■ The task: Each entry is to be retyped without alteration, and no picture is to be included.
+++
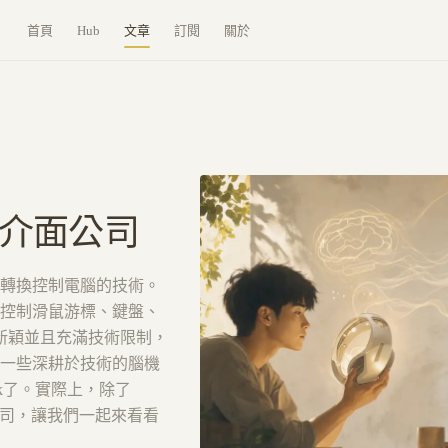
首頁
Hub
文章
訂閱
關於
機介面公司
轉換控制電腦的技術。
控制滑鼠游標、鍵盤、
新穎並且充滿技術限制，
一些深耕於技術的腦機
nk了。實際上，除了
面公司，讓我們一起來看看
+++
■ Reply to the task:
首頁
Hub
文章
訂閱
關於
機介面公司
轉換控制電腦的技術。
控制滑鼠游標、鍵盤、
新穎並且充滿技術限制，
一些深耕於技術的腦機
nk了。實際上，除了
面公司，讓我們一起來看看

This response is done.